We walked aside, and, looking at me with a flush of happiness in her face, she said: "You remember one day on the 'Fulvia' when I told you that money was everything to me; that I would do all I honourably could to get it?"
I nodded. She continued: "It was that I might pay a debt—you know it. Well, money is my god no longer, for I can pay all I owe. That is, I can pay the money, but not the goodness, the noble kindness. He is most good, is he not? The world is better that such men as Captain Galt Roscoe live—ah, you see I cannot quite think of him as a clergyman. I wonder if I ever shall!" She grew suddenly silent and abstracted, and, in the moment's pause, some ironical words in Mrs. Falchion's voice floated across the room to me: "It is so strange to see you so. And you preach, and baptise; and marry, and bury, and care for the poor and—ah, what is it?—'all those who, in this transitory life, are in sorrow, need, sickness, or any other adversity'? . . . And do you never long for the flesh-pots of Egypt? Never long for"—here her voice was not quite so clear—"for the past?"
I was sure that, whatever she was doing, he had been trying to keep the talk, as it were, on the surface. I was equally sure that, to her last question, he would make no reply. Though I was now speaking to Justine Caron, I heard him say quite calmly and firmly: "Yes, I preach, baptise, marry, and bury, and do all I can for those who need help."
"The people about here say that you are good and charitable. You have won the hearts of the mountaineers. But you always had a gift that way."—I did not like her tone.—"One would almost think you had founded a new dispensation. And if I had drowned yesterday, you would, I suppose, have buried me, and have preached a little sermon about me. —You could have done that better than any one else! . . . What would you have said in such a case?"

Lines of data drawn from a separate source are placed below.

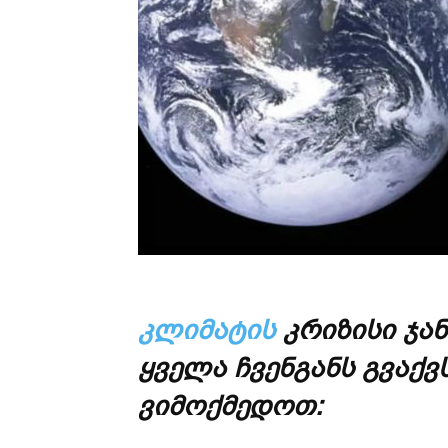
კლიმატის
კრიზისი ჯა
ყველა ჩვენგანს გვაქ
ვიმოქმედოთ:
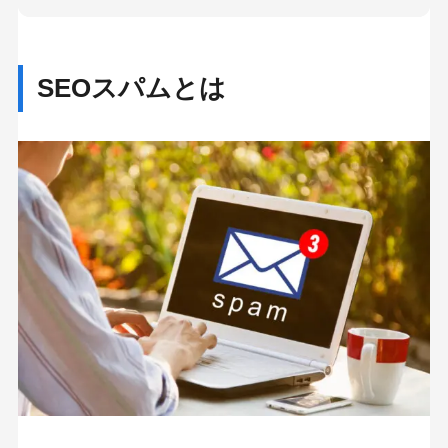
キーワード系スパム
隠しテキスト
キーワードスタッフィング
SEOスパムとは
リンク系スパム
隠しリンク
コメントスパム
リンクファーム
SEOスパム判定が疑われる4つの兆候
SEOスパム対策を行うメリット
検索順位の保持
ユーザー体験の向上
サイトの信頼性維持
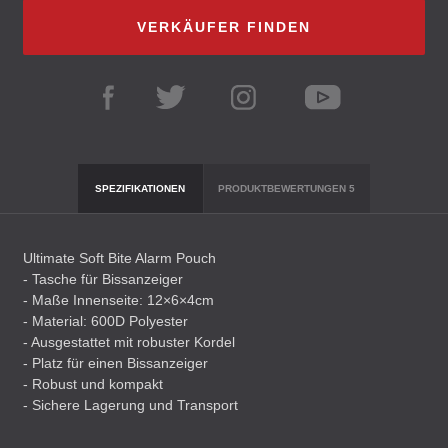
VERKÄUFER FINDEN
SPEZIFIKATIONEN
PRODUKTBEWERTUNGEN
5
Ultimate Soft Bite Alarm Pouch
- Tasche für Bissanzeiger
- Maße Innenseite: 12×6×4cm
- Material: 600D Polyester
- Ausgestattet mit robuster Kordel
- Platz für einen Bissanzeiger
- Robust und kompakt
- Sichere Lagerung und Transport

There was an earnest, almost a bitter, protest in the reply.
"Pardon me, if I cannot answer your question. Your life was saved, and that is all we have to consider, except to be grateful to Providence. The duties of my office have nothing to do with possibilities."
She was evidently torturing him, and I longed to say a word that would torture her. She continued: "And the flesh-pots—you have not answered about them: do you not long for them—occasionally?"
"They are of a period," he answered, "too distant for regret."
"And yet," she replied softly, "I fancied sometimes in London last year, that you had not outgrown that antique time—those lotos-days."
He made no reply at once, and in the pause Justine and I passed out to the verandah.